Please return all of the records verbatim, with the pictures omitted.

── PROVIDED INFORMATION

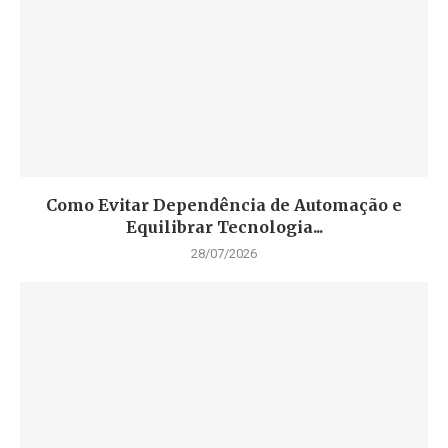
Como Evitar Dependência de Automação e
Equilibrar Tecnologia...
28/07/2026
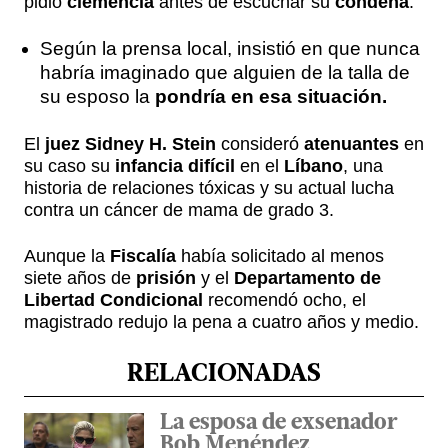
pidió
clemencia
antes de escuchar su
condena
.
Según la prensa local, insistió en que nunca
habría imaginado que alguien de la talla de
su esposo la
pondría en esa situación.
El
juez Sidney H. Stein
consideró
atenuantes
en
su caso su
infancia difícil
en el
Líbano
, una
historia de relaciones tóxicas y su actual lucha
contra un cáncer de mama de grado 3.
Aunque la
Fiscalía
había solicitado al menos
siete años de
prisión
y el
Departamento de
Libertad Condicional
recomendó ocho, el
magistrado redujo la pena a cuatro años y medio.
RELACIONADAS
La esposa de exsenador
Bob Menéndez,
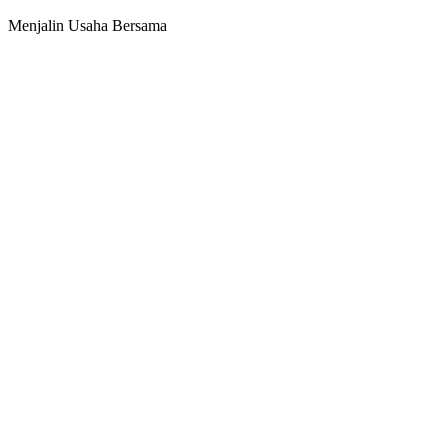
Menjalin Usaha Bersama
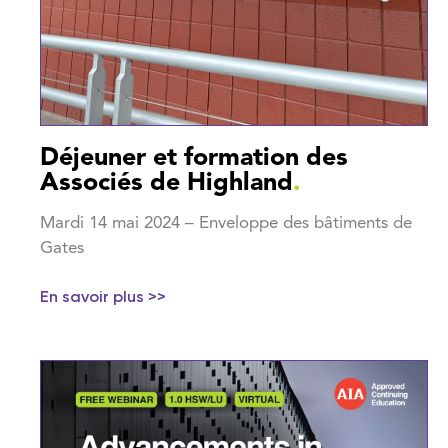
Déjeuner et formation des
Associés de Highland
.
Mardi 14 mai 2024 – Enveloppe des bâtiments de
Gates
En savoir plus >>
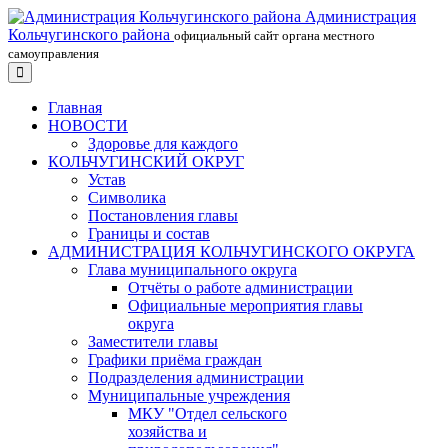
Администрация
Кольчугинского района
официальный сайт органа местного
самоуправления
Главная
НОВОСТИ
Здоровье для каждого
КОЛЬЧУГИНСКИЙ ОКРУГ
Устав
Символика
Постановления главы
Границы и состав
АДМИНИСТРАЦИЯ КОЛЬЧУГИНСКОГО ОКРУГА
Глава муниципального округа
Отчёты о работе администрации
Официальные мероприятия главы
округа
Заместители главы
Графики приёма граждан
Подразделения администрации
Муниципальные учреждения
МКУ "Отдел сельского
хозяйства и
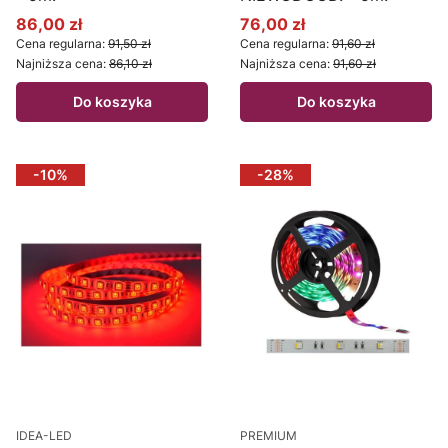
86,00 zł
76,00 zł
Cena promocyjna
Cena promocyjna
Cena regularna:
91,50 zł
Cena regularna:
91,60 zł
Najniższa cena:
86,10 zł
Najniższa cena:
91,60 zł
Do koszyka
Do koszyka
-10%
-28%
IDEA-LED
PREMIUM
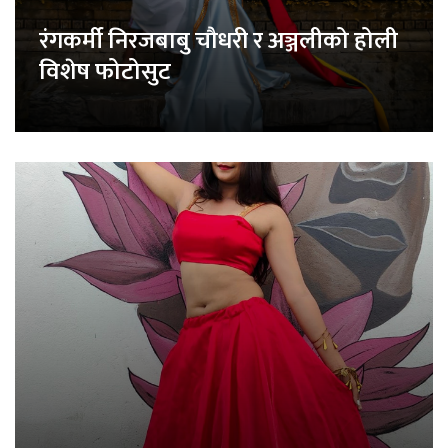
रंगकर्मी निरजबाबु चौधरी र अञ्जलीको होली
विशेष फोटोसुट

────

PROBLEM SOLUTION
Como Evitar Dependência de Automação e
Equilibrar Tecnologia...
28/07/2026
pidió
clemencia
antes de escuchar su
condena
.
Según la prensa local, insistió en que nunca
habría imaginado que alguien de la talla de
su esposo la
pondría en esa situación.
El
juez Sidney H. Stein
consideró
atenuantes
en
su caso su
infancia difícil
en el
Líbano
, una
historia de relaciones tóxicas y su actual lucha
contra un cáncer de mama de grado 3.
Aunque la
Fiscalía
había solicitado al menos
siete años de
prisión
y el
Departamento de
Libertad Condicional
recomendó ocho, el
magistrado redujo la pena a cuatro años y medio.
RELACIONADAS
La esposa de exsenador
Bob Menéndez,
Menjalin Usaha Bersama
Déjeuner et formation des
Associés de Highland
.
Mardi 14 mai 2024 – Enveloppe des bâtiments de
Gates
En savoir plus >>
Администрация
Кольчугинского района
официальный сайт органа местного
самоуправления
Главная
НОВОСТИ
Здоровье для каждого
КОЛЬЧУГИНСКИЙ ОКРУГ
Устав
Символика
Постановления главы
Границы и состав
АДМИНИСТРАЦИЯ КОЛЬЧУГИНСКОГО ОКРУГА
Глава муниципального округа
Отчёты о работе администрации
Официальные мероприятия главы
округа
Заместители главы
Графики приёма граждан
Подразделения администрации
Муниципальные учреждения
МКУ "Отдел сельского
хозяйства и
86,00 zł
76,00 zł
Cena promocyjna
Cena promocyjna
Cena regularna:
91,50 zł
Cena regularna:
91,60 zł
Najniższa cena:
86,10 zł
Najniższa cena:
91,60 zł
Do koszyka
Do koszyka
-10%
-28%
IDEA-LED
PREMIUM
रंगकर्मी निरजबाबु चौधरी र अञ्जलीको होली
विशेष फोटोसुट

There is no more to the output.